Another aspect is the exploration of kink and intermediated sexual practices (such as sexting) that broaden our definition of sex and offer possibilities to learn new skills and interests that aren’t as focused on penetrative intercourse. BDSM players are developing concepts and practices for negotiating consent in a context of an explicit power differential. Our present-day societal discussions of violence against women are helping us recognise that power differentials created by our patriarchal society need to be considered in all sexual encounters. But there’s not much discussion of how to negotiate these in practice beyond the absolute ‘no means no’. For a receptive partner who eroticises that power difference, they need to know how to say ‘yes’ in ways that maximise pleasure and minimise the risk of harm.
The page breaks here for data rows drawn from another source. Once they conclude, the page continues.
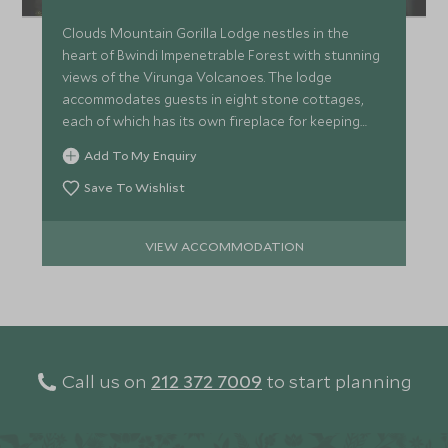
Clouds Mountain Gorilla Lodge nestles in the
heart of Bwindi Impenetrable Forest with stunning
views of the Virunga Volcanoes. The lodge
accommodates guests in eight stone cottages,
each of which has its own fireplace for keeping
warm on cool evenings.
Add To My Enquiry
Save To Wishlist
VIEW ACCOMMODATION
Call us on
212 372 7009
to start planning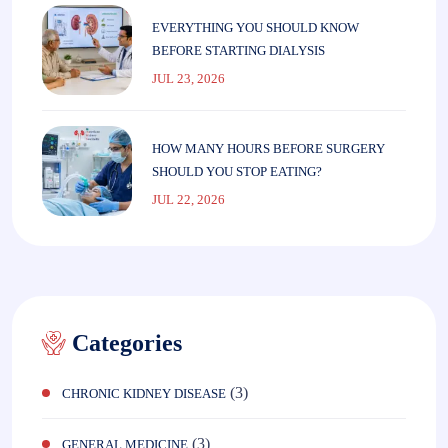
EVERYTHING YOU SHOULD KNOW
BEFORE STARTING DIALYSIS
JUL 23, 2026
HOW MANY HOURS BEFORE SURGERY
SHOULD YOU STOP EATING?
JUL 22, 2026
Categories
(3)
CHRONIC KIDNEY DISEASE
(3)
GENERAL MEDICINE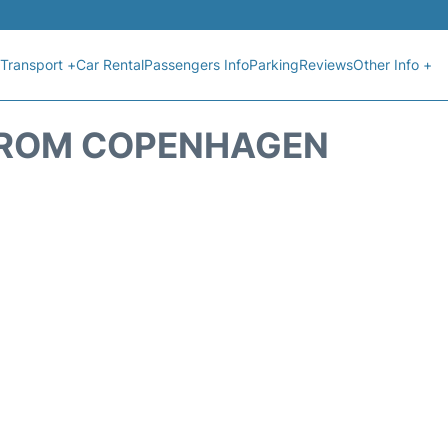
Transport +
Car Rental
Passengers Info
Parking
Reviews
Other Info +
 FROM COPENHAGEN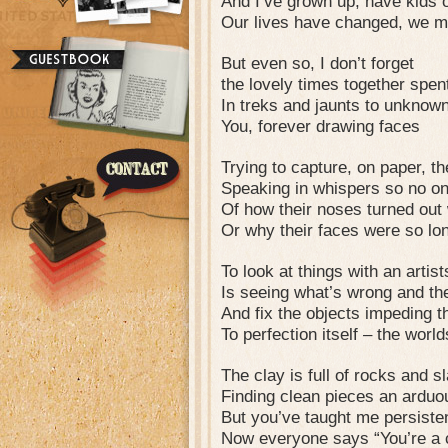
And I’ve grown up, have kids
Our lives have changed, we m
But even so, I don’t forget
the lovely times together spen
In treks and jaunts to unknow
You, forever drawing faces
Trying to capture, on paper, the
Speaking in whispers so no on
Of how their noses turned out
Or why their faces were so lo
To look at things with an artis
Is seeing what’s wrong and the
And fix the objects impeding 
To perfection itself – the worlds
The clay is full of rocks and s
Finding clean pieces an arduo
But you’ve taught me persiste
Now everyone says “You’re a c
In an era of contraceptives, antiviral and antibiotic medications, we no longer need to promote ‘just stick to one partner’. People who want to, can do so. But since not everyone wants to, we need to identify and amplify practices for safe and ethical non-monogamy, developed through cultural spaces of sexual and social learning and innovation. That experimentation – and the important social learning that can come from it – should not come at the cost of increased risk of HIV infection. When the Pharmaceutical Benefits Scheme (PBS) pays for the oral contraceptive pill and even Viagra, what motivates the demand that gay men use the cheapest, nastiest form of protection available? A range of different HIV prevention strategies must be funded so that everyone can choose what works for them.